Monday, January 15, 2007

Union blues

As I expect most of you are aware, this year marks the tricentenary of the Union between England and Scotland. This union has had many challenges over the last 300 years but has, for the most part, been largely beneficial to both nations. From many perspectives the idea of the Union still makes sense - not least from a geographical point of view - but the question of whether it can survive is probably more pertinent today than it has been at any other time in the last three centuries.

If you read this blog regularly, you will know that I am in favour of England becoming an independent nation once again. This is not because I have any particular animosity towards the Scottish or antipathy towards Britain - I don't. I am English AND British and proud of both identities. England, however, is my nation and English is my nationality and I will always put my nation first ahead of all others.

My preference would be for the Union to continue for another 300 years - at least - but I do not believe that can now happen. I believe that the collapse of the Union is certain and has been since Labour introduced devolution. Labour are now desperately firefighting to rescue the Union from the damage they have inflicted - not least the Prime Minister in waiting, Gordon Brown.

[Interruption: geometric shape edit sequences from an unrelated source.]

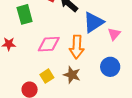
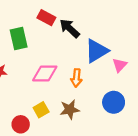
orange arrow: (77, 47) -> (76, 78), size x0.7
brown star: (72, 75) -> (70, 109), turned -30

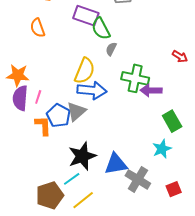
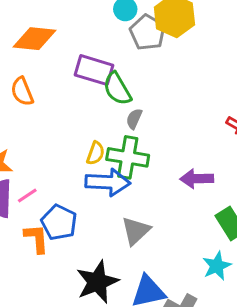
yellow semicircle: (85, 71) -> (95, 153), size x0.6
green cross: (135, 78) -> (128, 157), moved
pink line: (38, 97) -> (27, 196), turned 40
gray triangle: (76, 111) -> (136, 231), moved

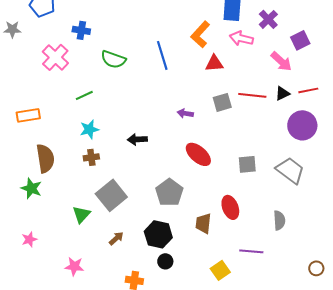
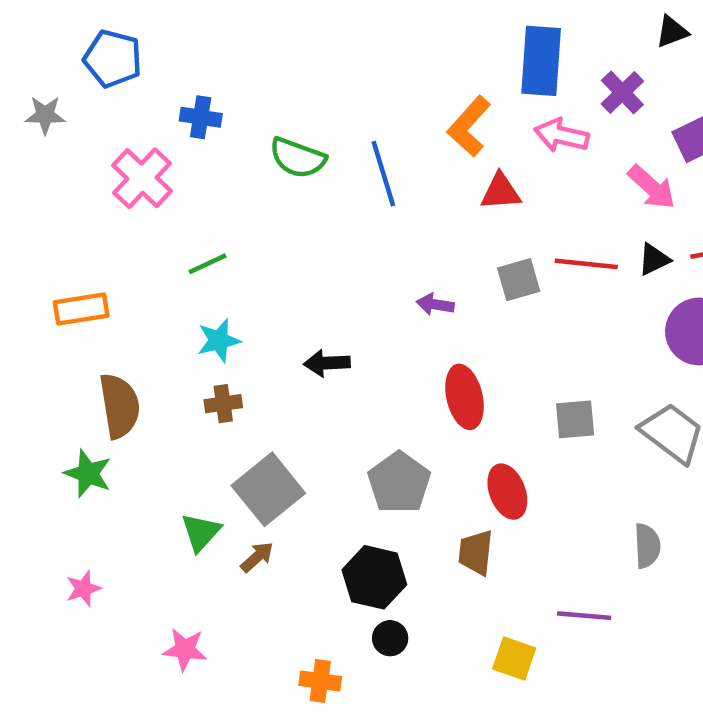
green semicircle: (113, 59) -> (298, 158), moved
red ellipse: (198, 154) -> (465, 397), turned 36
red ellipse: (230, 207) -> (507, 492), moved
brown arrow: (116, 238) -> (257, 557), moved
yellow square: (220, 270) -> (514, 658), turned -36

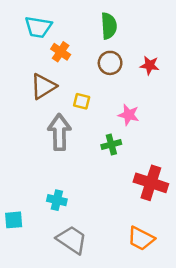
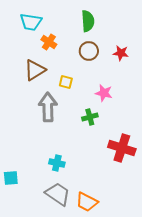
cyan cross: (57, 200) -> (57, 163), moved
orange trapezoid: (141, 238) -> (87, 202), moved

Gordon Brown is a lot of things, but he is not stupid. He knows what the breakup of the Union will mean for Scotland. The Scottish economy is a house of cards based on a bloated public sector, declining industries and a shrinking population. Brown's desire to see the union between his nation and mine continue comes not out of a love for Britain or some deep rooted feeling for England, it comes from the certain knowledge that a Scotland without England would be a considerably weaker and even more dependant nation.

It shouldn't be like that. Scotland has given Britain some of it's greatest thinkers, engineers and soldiers. But that was before Scotland embarked on it's flirtation with and eventual marriage to the dependency culture. Now, Scotland is utterly dependent - if not on England then on the EU. If not on the EU then on immigration. I'm an admirer of all things Scottish and think that is a great shame.

Perhaps the greatest shame is that, after devolution, Scotland had the opportunity to assert some degree of independence but chose instead to milk that dependency as much as possible through the Barnett Formula and to ally itself ever more with the EU. Instead of using devolution to promote the idea of increased Scottish independence as part of the Union, they have used it to promote greater dependency on the EU and now more people in Scotland than ever believe that can continue outside of the Union.

But Brown knows that that would be a disaster for Scotland. It's influence on Britain is still substantial - but as a separate nation it's influence on the EU would be negligible. Perhaps even more galling for Brown is the expectation that an independent England would almost certainly withdraw from the EU becoming truly independent and removing the milch cow upon which the Scottish - and much of the EU - economy depends.

I still believe that the best thing for both England AND Scotland is the maintenance of the Union - but only if Britain withdraws from the socialist construct of the EU which fosters the dependency culture. However, because Scotland is now so wedded to this culture and because the EU has, on the surface, proven to be a good surrogate to Scotland I now believe that the majority of Scottish people no longer want to remain part of Britain.

I also believe that the majority of English - that's English, not people living in England - want to withdraw from the EU and become an independent nation once more. And if that means the breakup of the 300 year old Union - so be it.